**What is needed:**
Set down the records again. Every word and mark must match exactly.

**Data under study:**
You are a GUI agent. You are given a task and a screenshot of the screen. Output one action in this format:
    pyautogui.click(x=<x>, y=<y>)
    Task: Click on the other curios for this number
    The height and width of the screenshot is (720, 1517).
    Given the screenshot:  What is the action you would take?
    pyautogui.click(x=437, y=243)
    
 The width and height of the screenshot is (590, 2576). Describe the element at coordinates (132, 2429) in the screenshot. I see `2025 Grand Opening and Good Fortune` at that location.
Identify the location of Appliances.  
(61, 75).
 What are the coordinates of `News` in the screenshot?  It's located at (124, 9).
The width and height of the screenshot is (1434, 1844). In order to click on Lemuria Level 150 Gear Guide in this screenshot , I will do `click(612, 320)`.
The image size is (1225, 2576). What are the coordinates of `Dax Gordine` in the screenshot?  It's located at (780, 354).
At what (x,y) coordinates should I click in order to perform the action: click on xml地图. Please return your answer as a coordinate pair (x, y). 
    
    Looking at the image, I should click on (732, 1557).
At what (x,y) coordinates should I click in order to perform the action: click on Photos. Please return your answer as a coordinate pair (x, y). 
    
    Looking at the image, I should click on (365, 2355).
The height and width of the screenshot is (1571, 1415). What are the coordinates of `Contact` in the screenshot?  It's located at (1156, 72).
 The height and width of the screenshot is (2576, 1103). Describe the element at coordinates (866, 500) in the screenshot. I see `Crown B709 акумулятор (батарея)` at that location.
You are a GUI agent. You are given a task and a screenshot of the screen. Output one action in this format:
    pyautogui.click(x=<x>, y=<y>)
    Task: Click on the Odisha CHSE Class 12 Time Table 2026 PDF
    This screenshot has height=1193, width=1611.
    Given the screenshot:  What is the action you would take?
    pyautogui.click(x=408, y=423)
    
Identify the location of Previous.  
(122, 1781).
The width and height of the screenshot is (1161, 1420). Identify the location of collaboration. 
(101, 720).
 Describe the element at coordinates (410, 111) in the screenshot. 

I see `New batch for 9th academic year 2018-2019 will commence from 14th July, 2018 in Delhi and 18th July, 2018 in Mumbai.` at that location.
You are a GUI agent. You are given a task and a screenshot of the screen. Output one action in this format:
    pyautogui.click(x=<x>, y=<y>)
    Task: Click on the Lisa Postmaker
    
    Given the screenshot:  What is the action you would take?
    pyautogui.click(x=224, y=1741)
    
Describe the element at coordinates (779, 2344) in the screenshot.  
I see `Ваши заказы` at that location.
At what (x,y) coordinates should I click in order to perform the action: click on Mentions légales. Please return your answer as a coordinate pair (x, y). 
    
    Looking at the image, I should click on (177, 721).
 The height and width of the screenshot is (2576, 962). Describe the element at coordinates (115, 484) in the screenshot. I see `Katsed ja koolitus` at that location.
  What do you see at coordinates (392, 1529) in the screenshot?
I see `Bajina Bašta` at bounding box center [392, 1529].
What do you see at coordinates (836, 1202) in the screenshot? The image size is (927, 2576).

**Written response:**
You are a GUI agent. You are given a task and a screenshot of the screen. Output one action in this format:
    pyautogui.click(x=<x>, y=<y>)
    Task: Click on the other curios for this number
    The height and width of the screenshot is (720, 1517).
    Given the screenshot:  What is the action you would take?
    pyautogui.click(x=437, y=243)
    
 The width and height of the screenshot is (590, 2576). Describe the element at coordinates (132, 2429) in the screenshot. I see `2025 Grand Opening and Good Fortune` at that location.
Identify the location of Appliances.  
(61, 75).
 What are the coordinates of `News` in the screenshot?  It's located at (124, 9).
The width and height of the screenshot is (1434, 1844). In order to click on Lemuria Level 150 Gear Guide in this screenshot , I will do `click(612, 320)`.
The image size is (1225, 2576). What are the coordinates of `Dax Gordine` in the screenshot?  It's located at (780, 354).
At what (x,y) coordinates should I click in order to perform the action: click on xml地图. Please return your answer as a coordinate pair (x, y). 
    
    Looking at the image, I should click on (732, 1557).
At what (x,y) coordinates should I click in order to perform the action: click on Photos. Please return your answer as a coordinate pair (x, y). 
    
    Looking at the image, I should click on (365, 2355).
The height and width of the screenshot is (1571, 1415). What are the coordinates of `Contact` in the screenshot?  It's located at (1156, 72).
 The height and width of the screenshot is (2576, 1103). Describe the element at coordinates (866, 500) in the screenshot. I see `Crown B709 акумулятор (батарея)` at that location.
You are a GUI agent. You are given a task and a screenshot of the screen. Output one action in this format:
    pyautogui.click(x=<x>, y=<y>)
    Task: Click on the Odisha CHSE Class 12 Time Table 2026 PDF
    This screenshot has height=1193, width=1611.
    Given the screenshot:  What is the action you would take?
    pyautogui.click(x=408, y=423)
    
Identify the location of Previous.  
(122, 1781).
The width and height of the screenshot is (1161, 1420). Identify the location of collaboration. 
(101, 720).
 Describe the element at coordinates (410, 111) in the screenshot. 

I see `New batch for 9th academic year 2018-2019 will commence from 14th July, 2018 in Delhi and 18th July, 2018 in Mumbai.` at that location.
You are a GUI agent. You are given a task and a screenshot of the screen. Output one action in this format:
    pyautogui.click(x=<x>, y=<y>)
    Task: Click on the Lisa Postmaker
    
    Given the screenshot:  What is the action you would take?
    pyautogui.click(x=224, y=1741)
    
Describe the element at coordinates (779, 2344) in the screenshot.  
I see `Ваши заказы` at that location.
At what (x,y) coordinates should I click in order to perform the action: click on Mentions légales. Please return your answer as a coordinate pair (x, y). 
    
    Looking at the image, I should click on (177, 721).
 The height and width of the screenshot is (2576, 962). Describe the element at coordinates (115, 484) in the screenshot. I see `Katsed ja koolitus` at that location.
  What do you see at coordinates (392, 1529) in the screenshot?
I see `Bajina Bašta` at bounding box center [392, 1529].
What do you see at coordinates (836, 1202) in the screenshot? The image size is (927, 2576).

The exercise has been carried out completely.